Yesterday afternoon around 3:00pm, Kimmy was down for a nap. Jarrell had just dozed off, so I thought I would also try to take a nap. It had been a long week, and I was exhausted.
No sooner had I drifted off than I was awakened by Kimmy fussing and crying in her room. I assumed the usual--that she was either fussy from having 3 molars coming in at once or that she had thrown all her stuffed animals out of the crib and wanted them back.
I half-thought about letting her be for 10 minutes or so to see if she would settle back down, but then the tiny voice of patience and reason in my head told me to get my sleepy self up and check on her. 2 minutes later, I got up to go see.
When I got to her crib, I saw vomit all over her sheet, her blanket, and her shirt.
I totally took for granted that she rarely cries, and when she does, she genuinely needs assistance or attention the majority of the time. In my sleepy haze, I almost ignored her needs. Guilt doesn't get much heavier than that for me, especially since she very rarely pukes and is terrified of the process.
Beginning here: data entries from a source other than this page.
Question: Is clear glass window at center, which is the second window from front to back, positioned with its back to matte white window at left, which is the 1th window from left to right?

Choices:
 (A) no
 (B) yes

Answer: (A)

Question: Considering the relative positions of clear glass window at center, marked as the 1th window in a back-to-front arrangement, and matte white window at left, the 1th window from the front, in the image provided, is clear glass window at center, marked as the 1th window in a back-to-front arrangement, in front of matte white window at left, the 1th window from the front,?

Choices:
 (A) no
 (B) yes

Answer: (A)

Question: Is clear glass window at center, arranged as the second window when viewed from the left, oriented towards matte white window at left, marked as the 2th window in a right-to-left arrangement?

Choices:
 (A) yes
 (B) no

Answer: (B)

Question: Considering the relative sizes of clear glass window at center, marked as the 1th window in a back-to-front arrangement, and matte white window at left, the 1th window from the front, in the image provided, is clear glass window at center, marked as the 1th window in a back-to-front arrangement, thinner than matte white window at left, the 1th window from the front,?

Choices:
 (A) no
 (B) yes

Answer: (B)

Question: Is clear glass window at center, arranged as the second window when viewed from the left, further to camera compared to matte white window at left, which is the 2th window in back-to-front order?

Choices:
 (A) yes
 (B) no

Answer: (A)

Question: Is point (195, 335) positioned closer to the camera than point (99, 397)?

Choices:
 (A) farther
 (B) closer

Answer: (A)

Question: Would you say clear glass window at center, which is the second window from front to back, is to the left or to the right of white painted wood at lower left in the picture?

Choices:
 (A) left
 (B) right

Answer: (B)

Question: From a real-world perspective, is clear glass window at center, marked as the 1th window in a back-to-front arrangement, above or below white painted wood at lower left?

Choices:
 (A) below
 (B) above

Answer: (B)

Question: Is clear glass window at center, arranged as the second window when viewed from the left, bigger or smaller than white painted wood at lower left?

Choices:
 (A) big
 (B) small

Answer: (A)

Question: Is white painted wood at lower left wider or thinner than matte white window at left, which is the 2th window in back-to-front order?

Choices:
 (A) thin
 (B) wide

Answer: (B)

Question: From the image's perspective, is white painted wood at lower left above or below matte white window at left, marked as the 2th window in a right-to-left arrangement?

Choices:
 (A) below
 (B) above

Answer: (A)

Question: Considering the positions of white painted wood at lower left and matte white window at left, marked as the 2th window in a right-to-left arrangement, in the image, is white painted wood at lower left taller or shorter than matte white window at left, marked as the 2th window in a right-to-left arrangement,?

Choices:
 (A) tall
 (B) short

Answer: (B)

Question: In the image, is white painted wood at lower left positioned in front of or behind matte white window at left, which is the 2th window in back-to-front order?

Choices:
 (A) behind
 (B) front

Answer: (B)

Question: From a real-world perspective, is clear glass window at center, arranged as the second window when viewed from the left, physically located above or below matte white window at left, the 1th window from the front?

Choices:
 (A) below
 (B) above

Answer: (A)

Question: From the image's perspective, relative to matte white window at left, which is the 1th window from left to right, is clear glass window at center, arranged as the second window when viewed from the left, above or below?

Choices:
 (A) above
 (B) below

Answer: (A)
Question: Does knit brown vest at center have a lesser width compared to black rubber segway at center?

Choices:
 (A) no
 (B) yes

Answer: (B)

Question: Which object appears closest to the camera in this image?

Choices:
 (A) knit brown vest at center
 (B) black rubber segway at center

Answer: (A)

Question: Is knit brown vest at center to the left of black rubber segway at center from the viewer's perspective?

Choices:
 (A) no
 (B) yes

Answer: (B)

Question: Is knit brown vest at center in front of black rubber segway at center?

She seems to think she is going to be in trouble for vomiting. As soon as she makes eye contact after throwing up, she starts sobbing and puts her head down in shame. I honestly don't know how she came up with that behavior. I puked so much in my childhood that I have an extreme amount of empathy for the situation and would never dream of shaming her for it.
So, I got her sheets, diaper, and clothes changed. I comforted her. I started on her laundry. She eventually cheered up, even though she remained nauseous and pukey the rest of the evening, poor thing.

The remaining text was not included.